ExoBrain
The Darwin Gödel machine
inference economicsmodel releasesresearch and science

The Darwin Gödel machine

Recent research demonstrates that AI models are beginning to self-improve by utilising internal confidence signals, latent reasoning, and evolutionary search to optimise their own architectures and performance.

Joel Miller

Joel Miller

4 min read

For decades, researchers have dreamt of AI that never stops improving. Schmidhuber’s Gödel Machine offered a blueprint: AI that rewrites its own code when it can mathematically prove an improvement. Such proof was once a high bar, but the latest generation of AI research abandons proof for pragmatism. Instead of waiting for mathematical certainty, it harnesses evolution’s blind search: generate variations, test empirically, keep what works. And towards this goal, models are beginning to teach themselves, not just through massive datasets or human feedback, but by listening to their own internal signals, reasoning beyond words, and discovering algorithms that improve the very systems that created them. Several research papers published this week presage the likely direction of AI models in the coming year, and tell a story of how AI is learning to bootstrap its own intelligence

Traditional AI development has been resource-intensive. Past LLMs depended on millions of labelled examples and computational budgets only tech giants could afford. But the landscape is changing. The INTUITOR system from UC Berkeley demonstrates that language models can achieve competitive reasoning performance using nothing but their own confidence as a reward signal. On mathematical benchmarks, INTUITOR matches traditional methods while achieving a 65% improvement on coding tasks. It’s evidence that models possess richer internal signals than we’ve recognised. Research from Tsinghua’s LeapLab reveals current reinforcement learning doesn’t actually teach models new reasoning patterns – it simply makes existing patterns more likely to be used. This might sound discouraging, but it could mean the opposite. Are we still barely tapping into these models’ true potential?

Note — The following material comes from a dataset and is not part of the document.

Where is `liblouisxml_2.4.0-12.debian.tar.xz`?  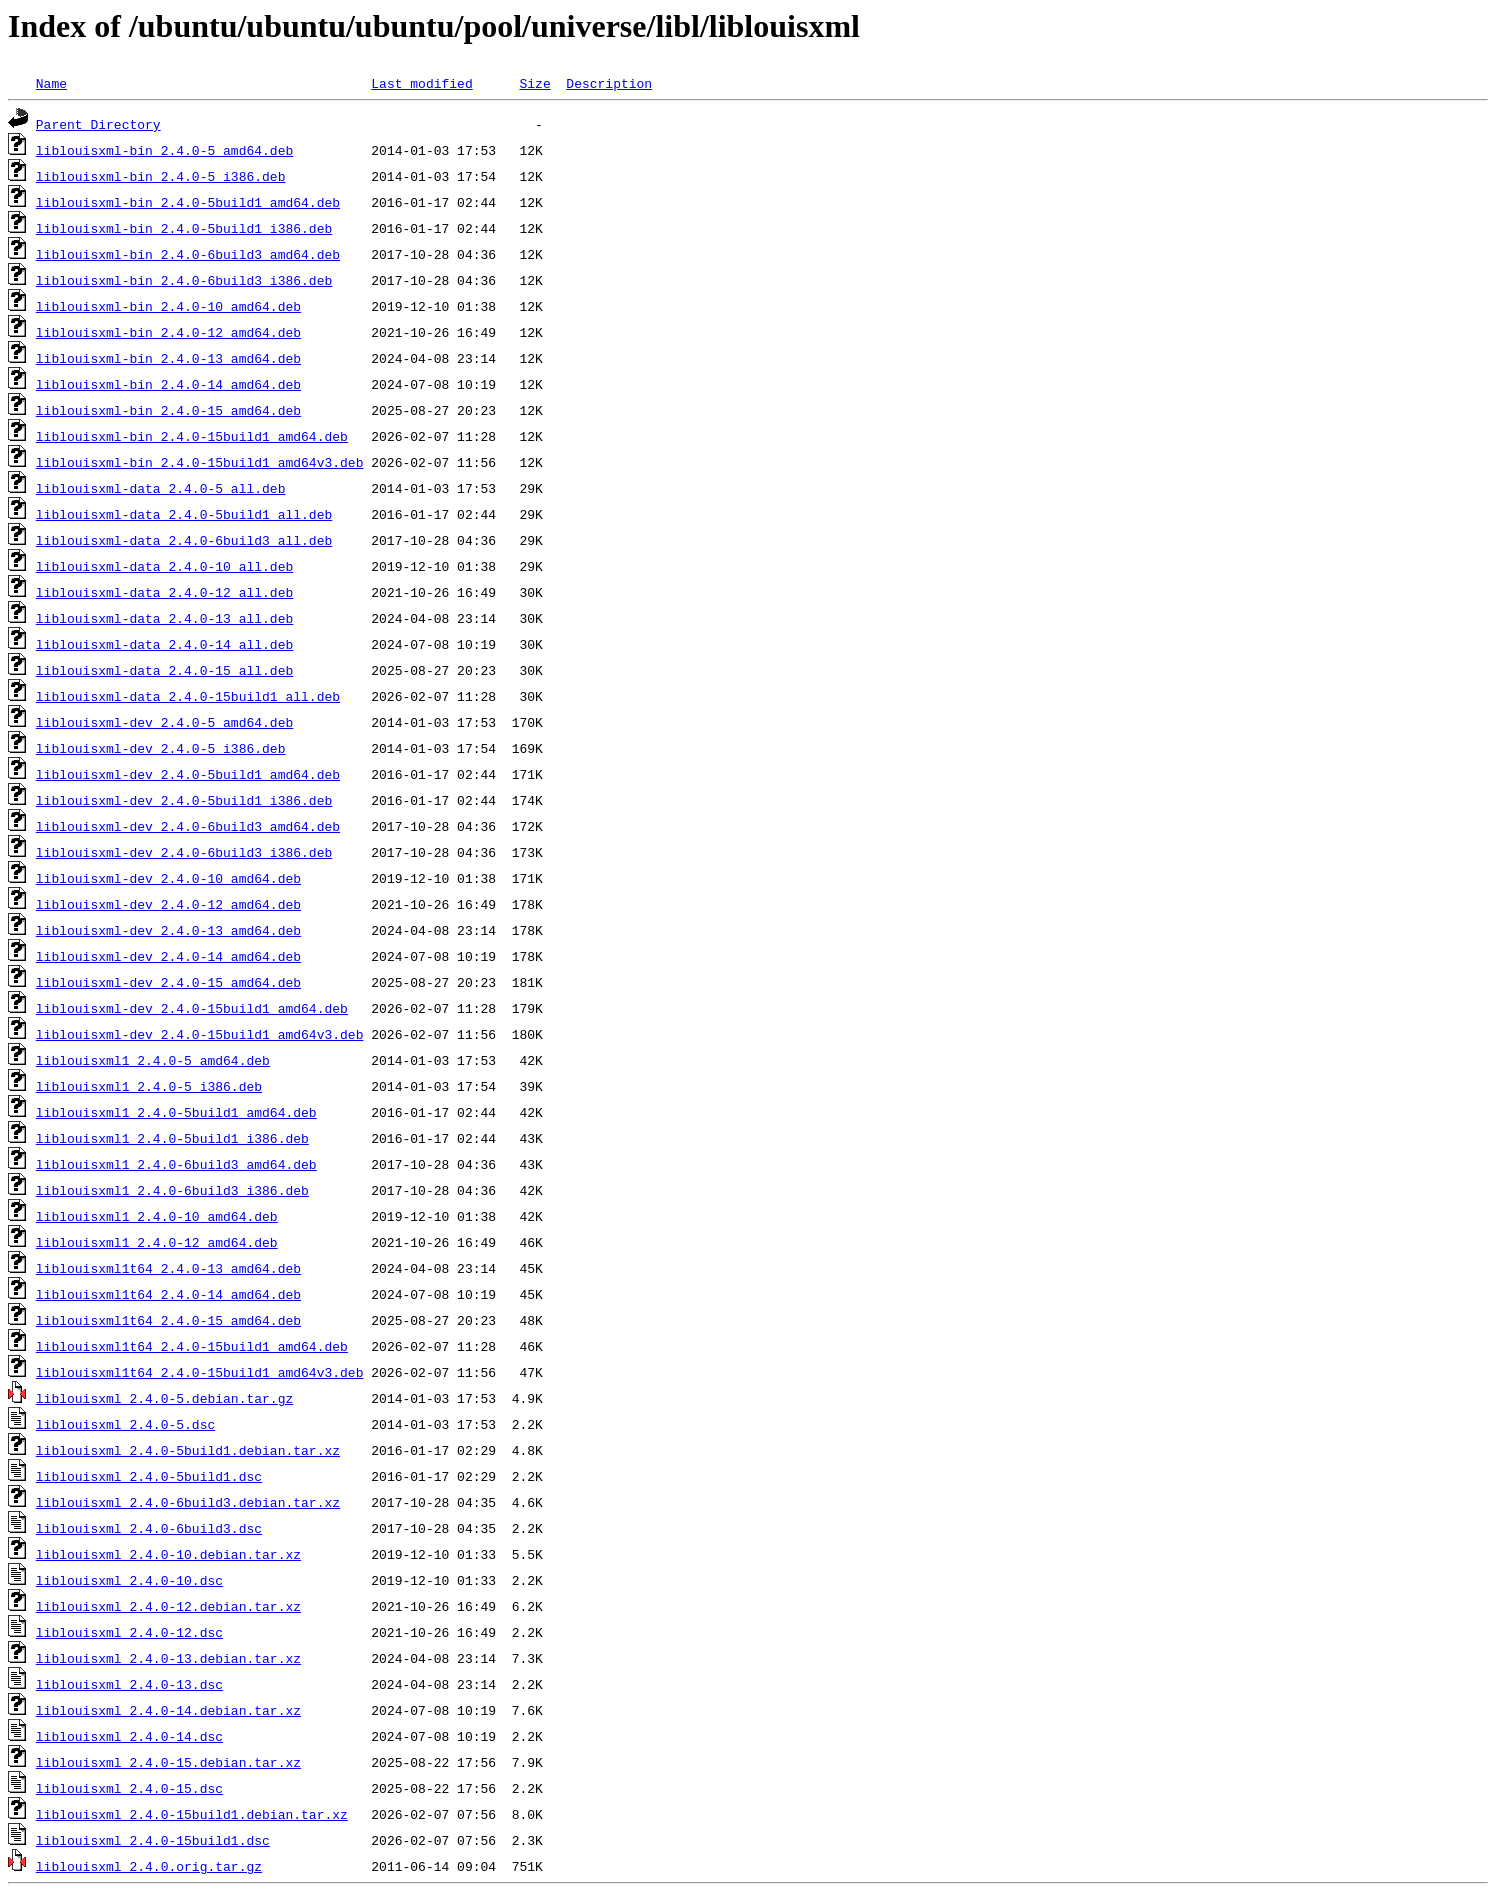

The implications of internal learning go further than just replacing external methods. Recent work on Hybrid Reasoning Policy Optimization (HRPO) reveals that models can perform reasoning not just through explicit token generation, but within their latent representations – the continuous hidden states that exist between layers. Traditional reasoning approaches force models to “think out loud” through chains of words. But HRPO demonstrates that by gradually blending in hidden states, models achieve superior performance on both knowledge-intensive and mathematical tasks. On challenging benchmarks like MATH, smaller models using this reasoning match or exceed much larger traditional models. These models spontaneously develop cross-lingual reasoning patterns, fluidly integrating concepts across languages within their hidden representations. They produce more compact yet accurate responses, requiring fewer tokens because richer context is encoded in the continuous space. This is evidence that genuine reasoning can occur in the model’s inner world, beyond the tokens we observe.

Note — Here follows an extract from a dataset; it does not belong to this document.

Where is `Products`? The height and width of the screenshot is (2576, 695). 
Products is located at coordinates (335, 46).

While INTUITOR shows models can learn from internal confidence and HRPO demonstrates reasoning in latent space, Google’s AlphaEvolve from a few weeks ago takes the next leap: combining these capabilities with evolutionary search to create genuinely new knowledge. AlphaEvolve pairs Gemini models with automated evaluators in an evolutionary framework, improving upon the most promising ideas over successive generations. This is starting to unlock a form of self-improvement. By discovering better matrix multiplication strategies, it reduced Gemini’s (it’s own) training time by 1% – significant savings given its scale.

But what of a pure bootstrap? The Darwin Gödel Machine (DGM), developed by researchers at UBC and Sakana AI in a paper published yesterday, takes self-improvement to its logical conclusion: AI that directly rewrites its own code to improve performance. Starting from a baseline 20% success rate on SWE-bench (real-world GitHub issues), the DGM autonomously improved itself to achieve 50% – without any human intervention. It discovered improvements like adding patch validation steps, better file viewing tools, and generating multiple solutions to select the best.

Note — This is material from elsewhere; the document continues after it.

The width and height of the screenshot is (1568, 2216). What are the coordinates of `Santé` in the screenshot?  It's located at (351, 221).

Today’s AI agents can be frustratingly unpredictable and limited. But we’re on an evolutionary tree and the path to breakthrough agents must run through these less-performant “ancestors”. Failed experiments are the essential stepping stones. A Darwinian process is underway, an expanding space of possible minds, and each new branch is potentially superior.

Takeaways: Experimental AI can now learn from internal signals, discover better algorithms, and rewrite their own code. The combination of reasoning models with evolutionary search is about to unlock genuine self-improvement. As these systems enhance the very infrastructure and algorithms that create them, we may be approaching a future where AI progress accelerates itself.